Free trade a priority in New Zealand, in Country Profile
Blue, with the flag of the U.K. in the upper hoist-side quadrant, New Zealand’s flag has four red stars that represent the Southern Cross constellation.
Location: Southeast of Australia in the Oceania region, New Zealand is comprised of islands in the South Pacific Ocean.
Language: English, with small percentages of Maori, Samoan and others
Total Population: 4.5 million
Government: Parliamentary democracy under a constitutional monarchy
Religion: Christian (44.3%); in the 2013 census 38.5 percent stated “no religion”
Economy: New Zealand’s economy is highly dependent on international trade and tourism, and the U.S. is the country’s third most important trading partner after China and Australia. While its economic foundation remains in agricultural exports, over the past 40 years New Zealand has developed more of an industrialized, free market economy with deepened technological capabilities. The country continues to make free trade agreements a top foreign policy priority.
News note: Although New Zealand’s building and construction sector are performing strongly as a result of rebuilding and seismic upgrade programs, the country continues to face a housing affordability shortage. The new Labour-led government has committed $1.5 billion to the KiwiBuild program to deliver 100,000 quality homes for first-time homebuyers over the next decade.
GDP (official exchange rate): $200.8 billion
Currency: New Zealand Dollar (conversion rate at press time: 1 NZD equals $0.66 USD).
Franchising in New Zealand: New Zealand has one of the world’s highest per-capita ownership of franchises and the model brings with it the benefits of scale offered by a larger corporation versus the country’s typical small business (approximately 97 percent of New Zealand’s businesses have fewer than 20 employees). The country’s market size is ideal for new-to-export companies and for testing new-to-market products. Reps of U.S. companies should visit New Zealand to meet prospective partners, as this is a common practice of competitors, many of which are just across the Tasman Sea in Australia.

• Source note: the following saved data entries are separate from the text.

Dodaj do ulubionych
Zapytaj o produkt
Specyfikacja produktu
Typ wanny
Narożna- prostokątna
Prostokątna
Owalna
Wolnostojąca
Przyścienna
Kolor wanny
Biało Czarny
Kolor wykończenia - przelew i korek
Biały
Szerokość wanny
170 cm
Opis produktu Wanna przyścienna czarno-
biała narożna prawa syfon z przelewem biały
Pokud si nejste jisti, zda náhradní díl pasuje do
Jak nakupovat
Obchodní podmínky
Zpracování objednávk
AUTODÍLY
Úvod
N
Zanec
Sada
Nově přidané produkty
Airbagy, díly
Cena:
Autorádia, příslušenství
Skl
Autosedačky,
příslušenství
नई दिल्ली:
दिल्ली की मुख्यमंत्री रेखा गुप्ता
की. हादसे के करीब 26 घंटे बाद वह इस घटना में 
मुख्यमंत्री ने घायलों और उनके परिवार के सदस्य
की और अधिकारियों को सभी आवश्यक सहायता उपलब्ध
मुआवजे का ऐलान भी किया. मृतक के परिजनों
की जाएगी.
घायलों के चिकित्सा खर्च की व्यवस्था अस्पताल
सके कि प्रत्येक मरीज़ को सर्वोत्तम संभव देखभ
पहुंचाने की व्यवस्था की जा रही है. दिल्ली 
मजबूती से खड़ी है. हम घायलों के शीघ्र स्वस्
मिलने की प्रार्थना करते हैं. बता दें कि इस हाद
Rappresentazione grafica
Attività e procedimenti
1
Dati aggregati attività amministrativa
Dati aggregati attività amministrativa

Cultural notes: To bridge the geographical distance between the U.S. and New Zealand, rapport, trust and clear communication are important in business dealings. New Zealanders value strong working relationships with their U.S. partners, and for them due diligence is important, along with having numerous resources available for assistance. Overall business practices are similar to those in the U.S.
Ease of doing business ranking by World Bank: 1.